Peaceful policing

Detroit security expert touts nonviolent solutions to crime

Dale Brown believes violent law enforcement leads to violent outcomes.

Dale Brown believes violent law enforcement leads to violent outcomes.

PHOTO BY KEN SMITH

Brown in action: Dale Brown is scheduled to speak Thursday (March 19) at 5:30 p.m. in the Southside Oroville Community Center, 2959 Lower Wyandotte Road. His website is at www.threatmanagementcenter.com.

Commander Dale Brown is an imposing figure in real life, barrel-chested with his hair shorn to military regulation, and is even more so in promotional videos and news clips featuring him and his team of crack security experts, known as the Detroit Vipers. A video on the front page of his company’s website features Brown and his cohorts decked out in military gear and performing tactics straight out of the next G.I. Joe sequel as they clean up the notoriously crime-ridden streets of Detroit. They even adopt code names like “Mantis,” “Polar” and Brown’s own, “Delta.”

But, contrary to how they appear, the group is actually based on nonviolent security and policing philosophies and practices, which Brown was in the area to extol at the invitation of Butte County Liberty Rising, a recently formed Libertarian-leaning political group. The group hosted a reception dinner for Brown at Sierra Nevada Brewing Co. Tuesday (March 17) in advance of his public presentation at the Southside Oroville Community Center Thursday, (March 19).

Brown detailed how he came to start Detroit’s Threat Management Center 20 years ago with “a dog and a rifle.” Today it provides security services, and training in deterring violence and criminal activity through psychology and interpersonal communication, to a wide range of clientele, from librarians to law enforcement.
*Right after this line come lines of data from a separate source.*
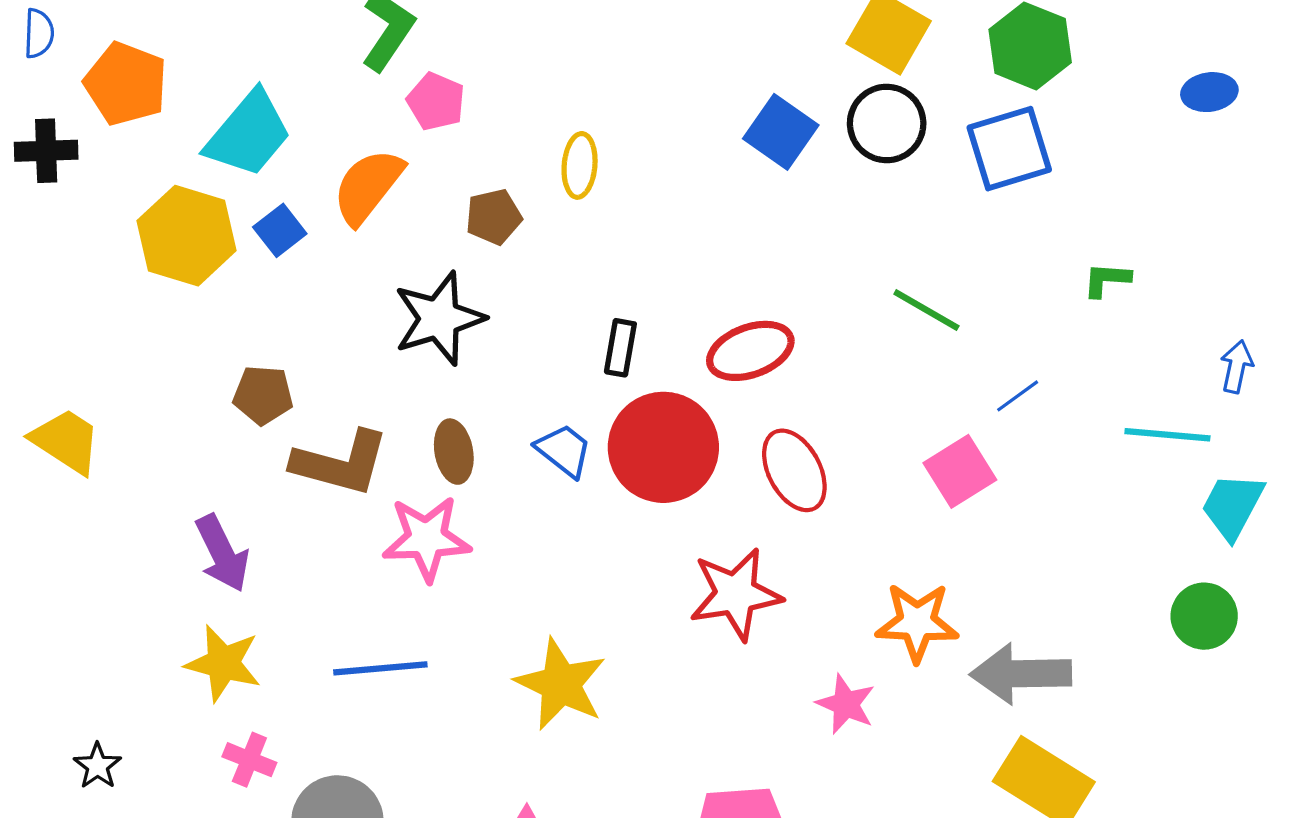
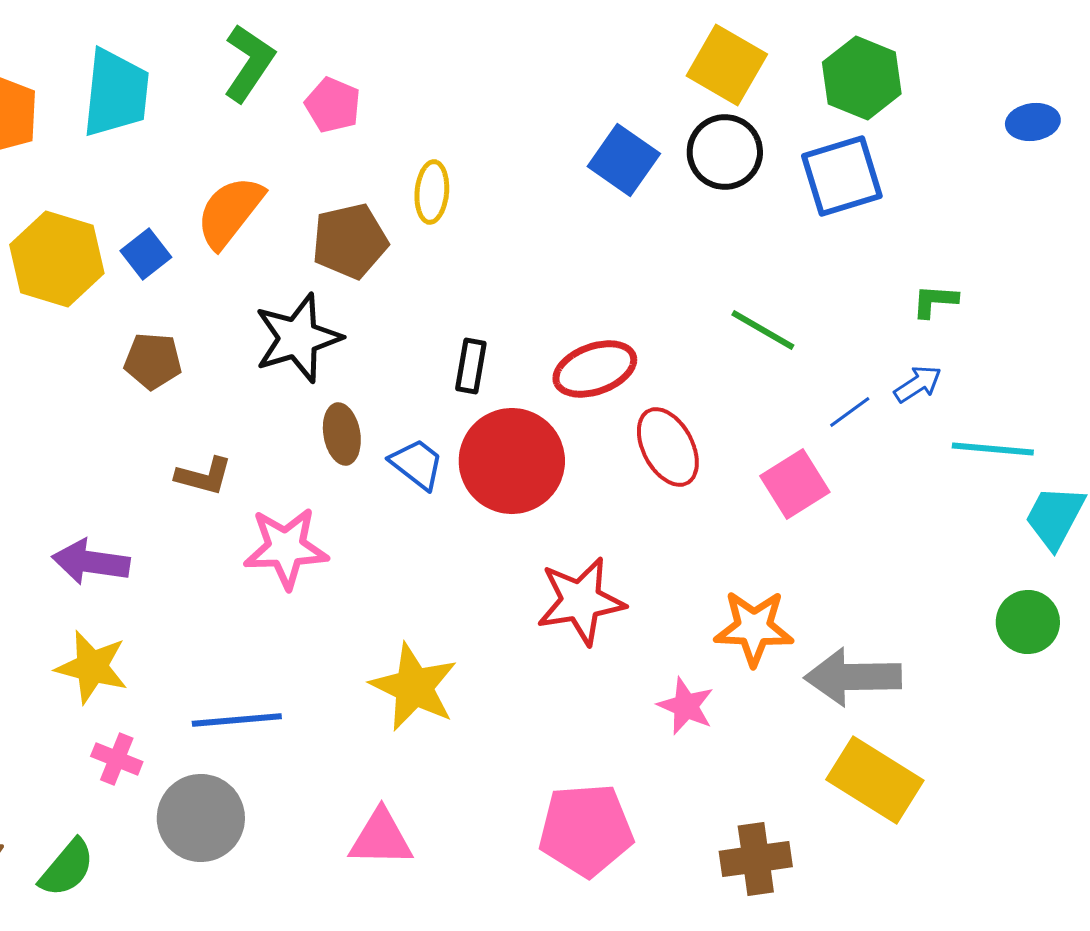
pink pentagon: (436, 101) -> (333, 105), moved
cyan trapezoid: (248, 134) -> (116, 93), moved, turned -34
brown pentagon: (494, 217) -> (350, 241), size x1.4
blue arrow: (1237, 367) -> (918, 384), moved, turned 45
brown pentagon: (263, 395) -> (153, 361), moved
brown ellipse: (454, 452) -> (342, 434), moved
brown L-shape: (341, 463) -> (204, 476), size x0.6
red ellipse: (794, 470) -> (668, 447), moved
purple arrow: (222, 553) -> (91, 562), turned 124
blue line: (380, 668) -> (237, 720), moved

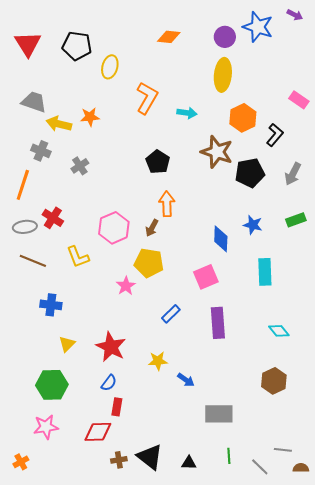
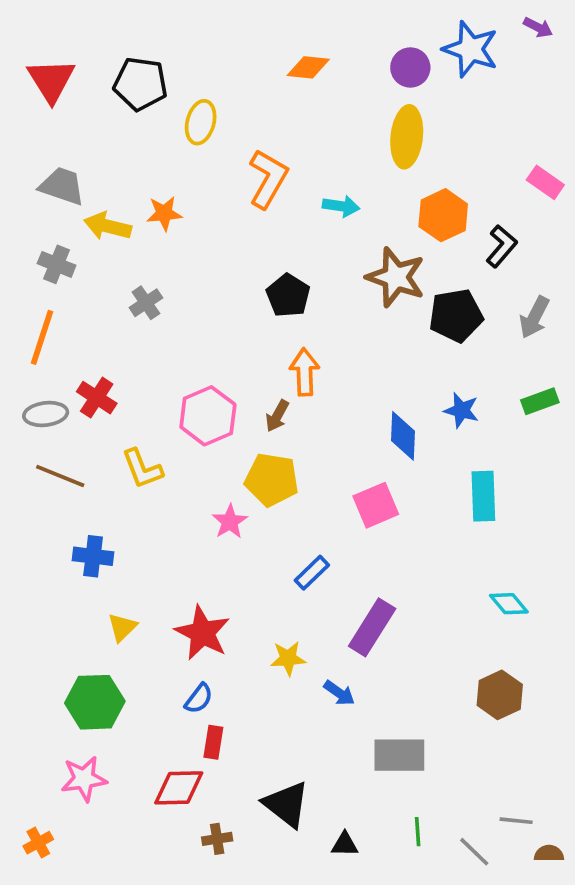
gray cross: (41, 151) -> (57, 264), moved
purple rectangle: (218, 323) -> (372, 627), moved, turned 36
black triangle: (150, 457) -> (286, 804), moved

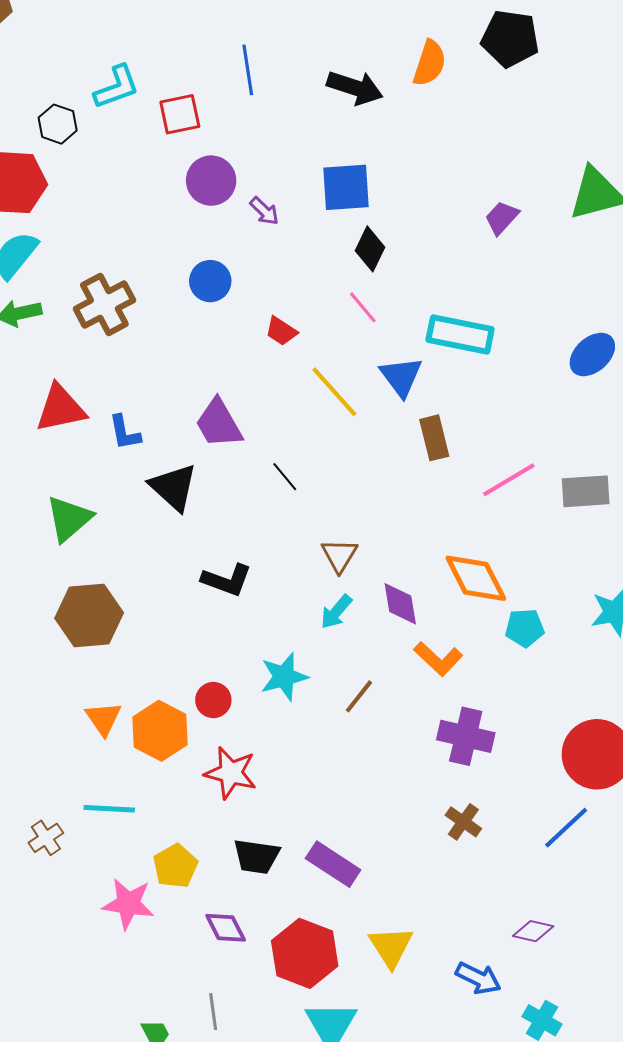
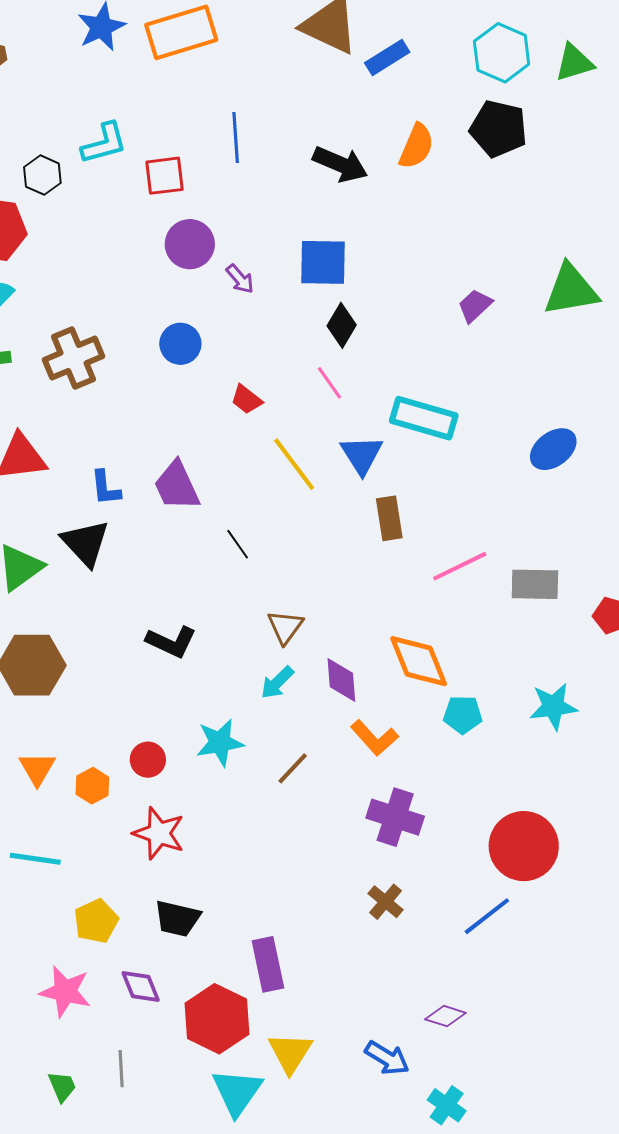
blue L-shape: (125, 432) -> (105, 488), moved
black triangle: (173, 487) -> (85, 543), moved
orange hexagon: (160, 731) -> (92, 786), size x0.6
purple rectangle: (333, 864) -> (268, 964), moved, turned 40
pink star: (128, 904) -> (65, 991), moved
yellow triangle: (391, 947) -> (290, 1053), moved

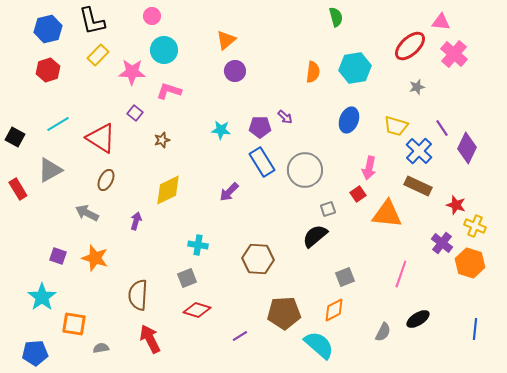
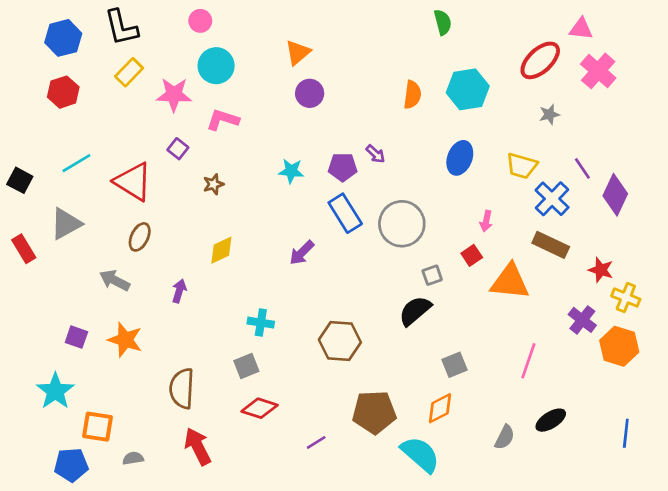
pink arrow: (369, 168) -> (486, 221), size x0.7
yellow diamond: (168, 190) -> (221, 250), size x0.7
blue pentagon: (35, 353) -> (71, 465), moved

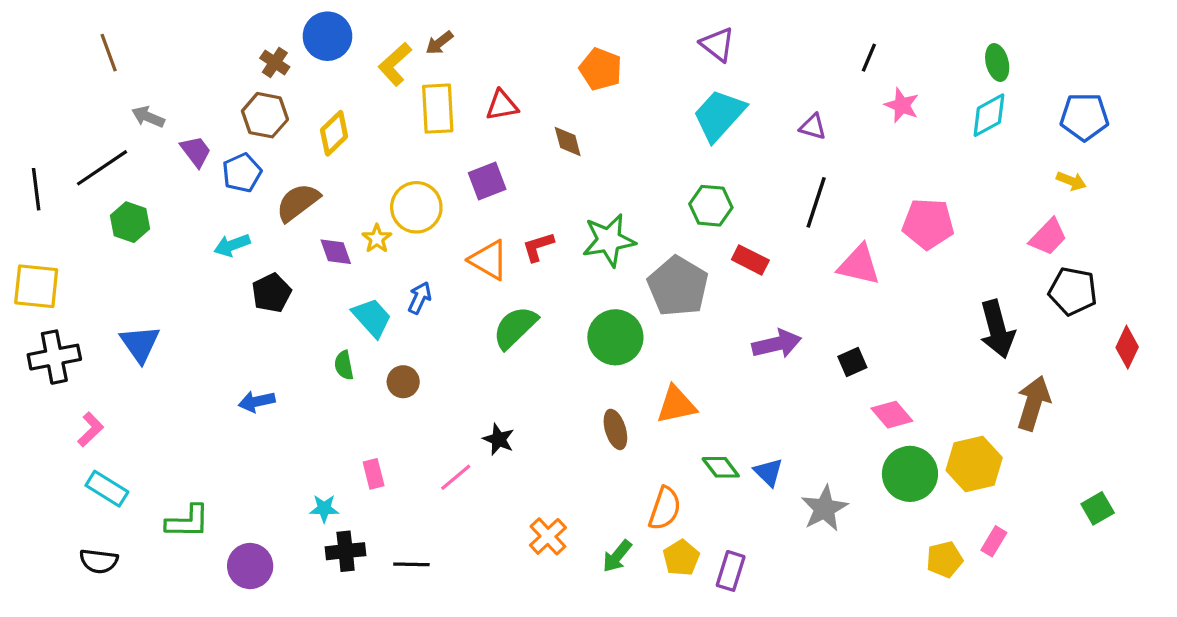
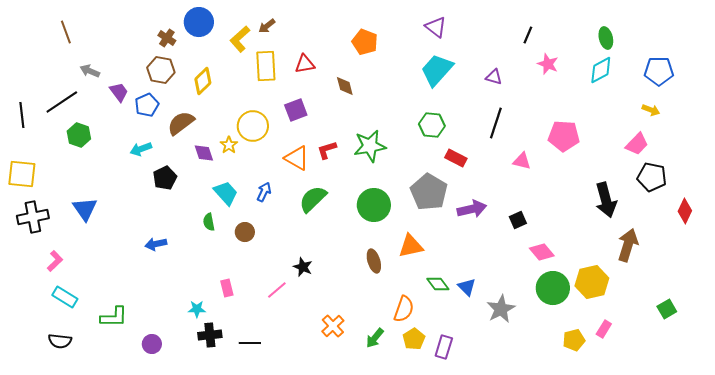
pink triangle: (859, 265) -> (522, 161), size x0.7
gray pentagon: (678, 286) -> (429, 192), moved
blue arrow: (420, 298) -> (264, 192), moved
purple circle: (250, 566) -> (152, 344), size x0.7

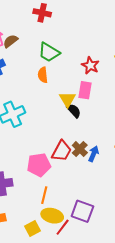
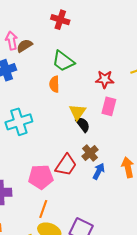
red star: (90, 65) -> (105, 79), turned -30
pink rectangle: (85, 90) -> (109, 106), moved
brown cross: (80, 149) -> (90, 153), moved

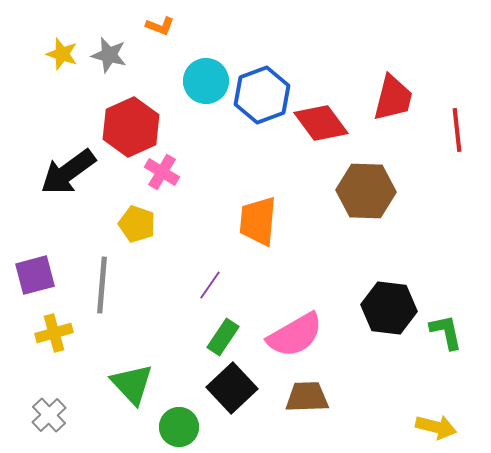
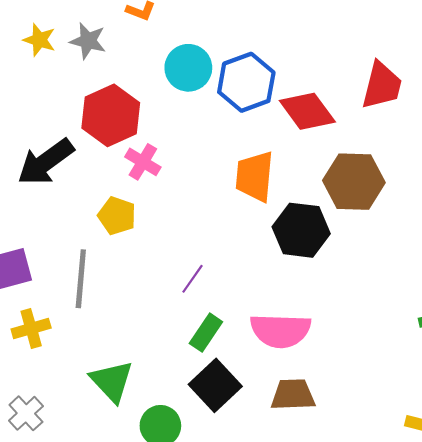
orange trapezoid: (258, 221) -> (255, 176), moved
black hexagon: (389, 308) -> (301, 230), moved
pink semicircle: (295, 335) -> (280, 331), turned 32

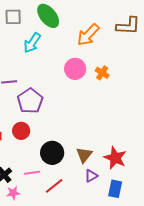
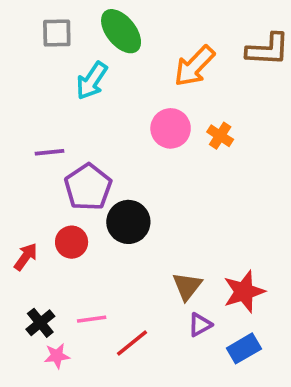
black circle: (52, 153) -> (128, 222), moved
red star: (115, 158) -> (244, 292), turned 30
blue rectangle: (115, 189) -> (244, 348), turned 48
He said it began when he took a job to provide security for a pair of crime-ridden high-rise apartment complexes in an area of Motor City’s east side, then known as “Crack Alley.”

“The law enforcement community in Detroit, like many other cities, was focused on prosecution rather than protection,” Brown said. “I grew up in a college town where the police concern really was public safety, so I wasn’t used to seeing families live like that, and I wasn’t willing to accept it.”

Brown initially relied on his Army training and “American ideals about violence,” namely that “the answer to any use of force was superior force,” but his methods soon changed.

“I found out I was wrong,” he said. “The more violent the thought process and the actions, the more violence you create. I overcame that through applying the constant understanding that all people are one people, and when someone is suffering it’s no different than someone in your family suffering.

“If you go into protection with the idea that your greatest weapon is love for humanity, then what you’ll get is a positive outcome,” Brown continued. “You’re going to have to use a different way of thinking, but it works if you believe it.”

Brown provided examples of how his theory of “preventative threat management” works. In areas his guards patrol, they make an effort to interact with suspicious individuals in a nonconfrontational manner while letting it be known they’re under surveillance. They also apply physical tactics—such as staying close and to the side of the person to prevent attack—to further protect themselves from harm and control the situation. Brown said his system has been extremely effective in reducing crime and physical harm to people on both sides of any situation.

“Psychology is the key,” he said. “If criminals don’t believe they can attack then they won’t, but if we let them believe they can attack they will.”

Today, business is booming for Brown across the country and at Detroit’s Threat Management Center. He suggested the training he offers could help deal with Chico’s public-safety issues, like homelessness and violent crime, as could shifting police resources toward protection rather than punitive measures. Further, police should primarily focus on rape, murder and other violence rather than victimless crimes, Brown said.

“It applies everywhere, no matter what the circumstances are. It’s the softest, most positive and proactive way to prevent negative outcomes,” he said.

Brown believes an emphasis on nonlethal tactics is essential to police officers, noting increased media coverage of violence by law enforcement and a shift in police tactics toward use of greater force. He said that, even though police shootings are regularly declared legal, it doesn’t make them right: “When you can continuously articulate and justify a negative outcome, that’s what you’ll keep doing.

“[Society] sadly does not emphasize nonviolence, and people are not being provided the skillset to carry it out,” he said. “We need to give officers and citizens the skills, the knowledge and the capability to answer issues through peaceful means.”

Liberty Rising Butte County was formed about two months ago, according to organizer Sean Worthington, who said he learned about Brown from Reason TV, a Libertarian Internet news site whose motto is “Free Minds, Free Markets.”

“We are a group of liberty-loving people who want to make [Butte County] a better place to live,” Worthington said, noting the group is made up of people of all political persuasions, as well as “a number of Rand Paul supporters, medical marijuana growers and members of Tea Party and 51st State organizations.” Brown’s talk is the first of what Worthington hopes will be many presentations the group will host on issues like public safety, education and health care.